The function shape is:

class Solution:
    def removeComments(self, source: list[str]) -> list[str]:
        ...

Examples

Example 1:

source = [
    "/*Test program */",
    "int main()",
    "{ ",
    "  // variable declaration ",
    "int a, b, c;",
    "/* This is a test",
    "   multiline  ",
    "   comment for ",
    "   testing */",
    "a = b + c;",
    "}"
]

Output:

[
    "int main()",
    "{ ",
    "  ",
    "int a, b, c;",
    "a = b + c;",
    "}"
]

The line comment removes everything after //, but the spaces before it remain.

The multi-line block comment removes several full lines.

Example 2:

source = ["a/*comment", "line", "more_comment*/b"]

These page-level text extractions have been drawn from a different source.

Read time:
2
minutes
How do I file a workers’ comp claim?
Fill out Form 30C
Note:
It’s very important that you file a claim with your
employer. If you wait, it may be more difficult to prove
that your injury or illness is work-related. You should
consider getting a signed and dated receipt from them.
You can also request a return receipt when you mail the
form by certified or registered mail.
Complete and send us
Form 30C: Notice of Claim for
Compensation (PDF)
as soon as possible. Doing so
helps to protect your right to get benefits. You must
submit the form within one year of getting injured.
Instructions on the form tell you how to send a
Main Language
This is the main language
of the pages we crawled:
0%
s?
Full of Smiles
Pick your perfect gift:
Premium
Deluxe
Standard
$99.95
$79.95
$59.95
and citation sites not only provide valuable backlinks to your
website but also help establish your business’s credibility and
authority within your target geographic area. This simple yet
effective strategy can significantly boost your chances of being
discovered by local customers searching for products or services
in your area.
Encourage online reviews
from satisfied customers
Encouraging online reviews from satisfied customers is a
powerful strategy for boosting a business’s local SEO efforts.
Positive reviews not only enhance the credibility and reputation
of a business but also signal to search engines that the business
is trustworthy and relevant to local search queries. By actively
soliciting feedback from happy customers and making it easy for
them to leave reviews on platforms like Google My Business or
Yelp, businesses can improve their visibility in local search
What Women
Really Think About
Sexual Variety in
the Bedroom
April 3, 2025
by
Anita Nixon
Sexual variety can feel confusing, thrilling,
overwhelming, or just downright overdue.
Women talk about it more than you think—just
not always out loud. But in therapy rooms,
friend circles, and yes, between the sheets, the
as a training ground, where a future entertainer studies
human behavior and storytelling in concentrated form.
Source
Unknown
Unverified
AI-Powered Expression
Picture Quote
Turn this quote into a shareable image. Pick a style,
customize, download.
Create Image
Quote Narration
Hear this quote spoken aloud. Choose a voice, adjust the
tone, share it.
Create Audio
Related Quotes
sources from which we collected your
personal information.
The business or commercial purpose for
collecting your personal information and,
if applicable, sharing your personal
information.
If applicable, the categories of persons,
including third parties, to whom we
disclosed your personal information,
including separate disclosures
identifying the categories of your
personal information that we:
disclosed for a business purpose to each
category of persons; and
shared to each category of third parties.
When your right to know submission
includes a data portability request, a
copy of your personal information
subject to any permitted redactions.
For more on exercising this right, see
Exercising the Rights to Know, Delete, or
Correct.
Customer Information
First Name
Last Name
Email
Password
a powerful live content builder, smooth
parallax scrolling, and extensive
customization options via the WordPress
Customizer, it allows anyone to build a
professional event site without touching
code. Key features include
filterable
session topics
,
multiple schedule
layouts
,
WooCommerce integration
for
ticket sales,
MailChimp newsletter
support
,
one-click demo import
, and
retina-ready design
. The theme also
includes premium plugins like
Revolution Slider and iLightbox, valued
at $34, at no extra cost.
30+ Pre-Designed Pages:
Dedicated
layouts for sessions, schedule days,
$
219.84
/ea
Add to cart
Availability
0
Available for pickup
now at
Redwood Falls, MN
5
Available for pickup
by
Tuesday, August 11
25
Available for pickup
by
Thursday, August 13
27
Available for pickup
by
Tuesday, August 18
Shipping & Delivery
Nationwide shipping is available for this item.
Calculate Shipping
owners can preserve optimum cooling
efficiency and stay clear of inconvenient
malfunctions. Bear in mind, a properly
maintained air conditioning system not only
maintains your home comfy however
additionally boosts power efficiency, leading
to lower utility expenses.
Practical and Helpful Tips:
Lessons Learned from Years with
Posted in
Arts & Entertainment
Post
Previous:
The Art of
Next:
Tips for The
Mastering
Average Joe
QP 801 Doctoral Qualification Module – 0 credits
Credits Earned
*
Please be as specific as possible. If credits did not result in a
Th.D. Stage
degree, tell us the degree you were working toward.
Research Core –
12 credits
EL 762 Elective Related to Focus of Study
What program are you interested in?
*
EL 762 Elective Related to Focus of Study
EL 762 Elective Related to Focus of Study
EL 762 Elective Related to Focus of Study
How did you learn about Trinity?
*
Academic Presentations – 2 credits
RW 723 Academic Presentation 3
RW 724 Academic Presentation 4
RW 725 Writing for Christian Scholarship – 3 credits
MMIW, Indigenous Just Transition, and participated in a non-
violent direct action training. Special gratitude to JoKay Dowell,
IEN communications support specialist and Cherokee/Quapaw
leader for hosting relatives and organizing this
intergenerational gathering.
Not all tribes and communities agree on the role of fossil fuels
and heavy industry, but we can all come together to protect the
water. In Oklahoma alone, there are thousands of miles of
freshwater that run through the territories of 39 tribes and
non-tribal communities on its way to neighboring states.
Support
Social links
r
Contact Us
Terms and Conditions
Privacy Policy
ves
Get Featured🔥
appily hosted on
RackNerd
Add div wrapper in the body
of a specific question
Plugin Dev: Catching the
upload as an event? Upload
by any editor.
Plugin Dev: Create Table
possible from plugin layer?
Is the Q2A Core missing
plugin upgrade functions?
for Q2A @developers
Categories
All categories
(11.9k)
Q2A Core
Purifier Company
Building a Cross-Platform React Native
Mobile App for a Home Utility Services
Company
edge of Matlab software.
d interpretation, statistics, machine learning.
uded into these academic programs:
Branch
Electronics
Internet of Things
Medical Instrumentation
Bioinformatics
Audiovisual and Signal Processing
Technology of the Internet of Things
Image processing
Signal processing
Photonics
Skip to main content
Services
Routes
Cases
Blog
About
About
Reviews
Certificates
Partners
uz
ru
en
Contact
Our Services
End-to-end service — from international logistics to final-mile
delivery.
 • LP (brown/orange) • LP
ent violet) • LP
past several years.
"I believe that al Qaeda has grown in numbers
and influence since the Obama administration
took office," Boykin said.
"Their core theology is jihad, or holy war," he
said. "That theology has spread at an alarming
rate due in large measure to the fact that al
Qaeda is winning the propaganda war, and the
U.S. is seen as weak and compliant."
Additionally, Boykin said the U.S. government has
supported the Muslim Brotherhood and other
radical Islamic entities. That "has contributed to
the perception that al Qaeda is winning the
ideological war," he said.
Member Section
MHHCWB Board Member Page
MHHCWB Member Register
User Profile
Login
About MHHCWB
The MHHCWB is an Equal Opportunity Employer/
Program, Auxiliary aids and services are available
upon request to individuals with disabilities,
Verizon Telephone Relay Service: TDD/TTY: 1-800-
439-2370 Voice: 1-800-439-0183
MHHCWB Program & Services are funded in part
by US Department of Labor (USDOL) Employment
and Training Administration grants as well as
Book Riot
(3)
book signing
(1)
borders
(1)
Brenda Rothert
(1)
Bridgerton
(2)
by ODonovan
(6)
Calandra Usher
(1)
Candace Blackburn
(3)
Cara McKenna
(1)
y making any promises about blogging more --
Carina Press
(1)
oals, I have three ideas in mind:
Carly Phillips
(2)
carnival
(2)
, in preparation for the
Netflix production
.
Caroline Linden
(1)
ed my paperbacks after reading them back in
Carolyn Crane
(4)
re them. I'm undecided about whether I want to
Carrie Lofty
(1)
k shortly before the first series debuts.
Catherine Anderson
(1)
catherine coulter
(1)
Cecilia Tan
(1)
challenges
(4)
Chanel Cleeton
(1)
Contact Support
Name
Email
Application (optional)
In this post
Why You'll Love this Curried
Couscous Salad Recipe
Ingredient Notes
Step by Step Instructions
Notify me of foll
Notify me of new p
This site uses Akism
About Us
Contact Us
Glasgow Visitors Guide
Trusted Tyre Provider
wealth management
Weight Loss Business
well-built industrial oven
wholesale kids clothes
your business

The block comment starts in the first line and ends in the third line.

The remaining code is:

"ab"

Output:

["ab"]

First Thought: Remove Markers Line by Line

A tempting approach is to process each line independently.

For each line:

  1. Find //.
  2. Find /*.
  3. Cut the line accordingly.

This fails because block comments can span multiple lines.

For example:

["a/*comment", "line", "more_comment*/b"]

The output should be:

["ab"]

So we need state that persists across lines.

Key Insight

Use a state machine with one boolean variable:

in_block

This tells us whether we are currently inside a block comment.

When in_block is False:

PatternAction
//Stop reading the current line
/*Enter block comment
Other characterAppend it to the current output buffer

When in_block is True:

PatternAction
*/Leave block comment
Anything elseIgnore it

The output buffer should continue across lines while inside a block comment, because newlines inside block comments are removed.

Algorithm

Use:

result = []
in_block = False
buffer = []

For each line in source:

  1. Set i = 0.
  2. If we are not in a block comment at the start of the line, start with a fresh buffer.
  3. Scan characters from left to right.
  4. If in_block is True:
    • If the next two characters are */, set in_block = False and skip both characters.
    • Otherwise skip the current character.
  5. If in_block is False:
    • If the next two characters are //, stop scanning this line.
    • If the next two characters are /*, set in_block = True and skip both characters.
    • Otherwise append the current character to buffer.
  6. After finishing the line, if not inside a block comment and buffer is non-empty, append it to result.

Correctness

The algorithm scans the source in reading order: line by line, left to right.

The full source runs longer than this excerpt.